Innovation cannot be a marketing tool; it has to be tied to R&D’s impact with profitability.
Seamless Collaboration With Your Partner
The difference between an invention and innovation often hinges on an organization’s ability to execute.
In a global R&D organization, the biggest obstacle to getting the most out of a global innovation ecosystem is to develop a true sense of team and enable seamless co-creation. The C-Suite can set the tone by engaging stakeholders early on in the process to promote buy in and foster a collaborative relationship that relies on trust and accountability.
As companies continue to globalize R&D functions and outsource larger portions of their work, they need to ensure that they still get all the innovation they need to compete effectively.
Up to a third of the insights and innovation that shape next generation products come from the development stages of product engineering. Your firm can’t afford to work with an outsourcing partner who does not have the capability to deliver innovation along with productivity, speed and quality.

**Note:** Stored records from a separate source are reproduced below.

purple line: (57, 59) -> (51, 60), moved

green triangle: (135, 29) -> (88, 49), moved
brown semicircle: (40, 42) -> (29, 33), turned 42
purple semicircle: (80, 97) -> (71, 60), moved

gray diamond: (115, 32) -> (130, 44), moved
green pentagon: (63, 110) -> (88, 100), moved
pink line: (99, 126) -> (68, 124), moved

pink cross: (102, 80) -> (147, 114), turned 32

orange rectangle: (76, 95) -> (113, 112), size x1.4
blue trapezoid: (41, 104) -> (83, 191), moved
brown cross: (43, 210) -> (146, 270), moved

By breaking through conventional attitudes, aligning goals and jointly managing resources, companies and their service providers can overcome internal barriers and work toward a profitable, mutually-beneficial goal.

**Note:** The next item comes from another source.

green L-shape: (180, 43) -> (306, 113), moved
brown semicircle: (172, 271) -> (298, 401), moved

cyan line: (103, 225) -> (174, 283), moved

What once was a task-oriented relationship has evolved into a goal-oriented one, as development teams worldwide are being leveraged to improve overall business and R&D performance. Companies no longer worry about where their resources are located and who signs whose paycheck — the only thing they care about is receiving a high return on their R&D investment.
Manage and Measure the Innovation Process
While not all innovation comes from R&D and product-related functions, it is an important strategic outcome for R&D organizations along with other performance targets. If your mission is to identify and execute new products and services that materially contribute to revenue, margin, and market share, then you are living the “innovation imperative.”
R&D outcomes, not the amount an organization spends on R&D, are the true measure of the value of innovation.
An important shift needs to be made from concentrating effort on sustaining innovations, which only add incremental value, to ensuring a better balance to also achieve a steady stream of breakthrough innovations. A strong and steady stream of invention generation — and tight execution processes to transform them to innovations — is the key.
Because of its subjective nature, innovation is often thought of as something that can’t be measured. On the contrary, innovation must be treated as a business process managed across culture, process and technologies — with a focus on metrics that track outcomes.
However, the ultimate measure is an external measure called the Vitality Index (VI), which looks at the ratio of product revenue generated out of sustaining and breakthrough innovations compared with all other existing revenue.
A quantifiable measure that shows the impact of innovation helps companies understand the health of their innovation capabilities and indicates changes development teams may need in order to meet expectations.
As the increasingly global workforce and improved innovation techniques add value to product engineering, forward-looking software companies will be able to leapfrog their competitors.
Enterprises that embrace R&D globalization and forge strong partnerships throughout their ecosystem will bring cutting edge innovations to market faster. Meanwhile, less globally-minded competitors will lose market share. A highly collaborative relationship with the right outsourcing partner can help you stay at the forefront of your industry.
Jerry Smith is chief technology officer at Symphony Services. He holds Masters and Post-Doctoral degrees in computer science from NOVA Southeastern University and a Naval Nuclear Power degree from the United States Navy, where he served as a pilot, nuclear engineer and project engineer.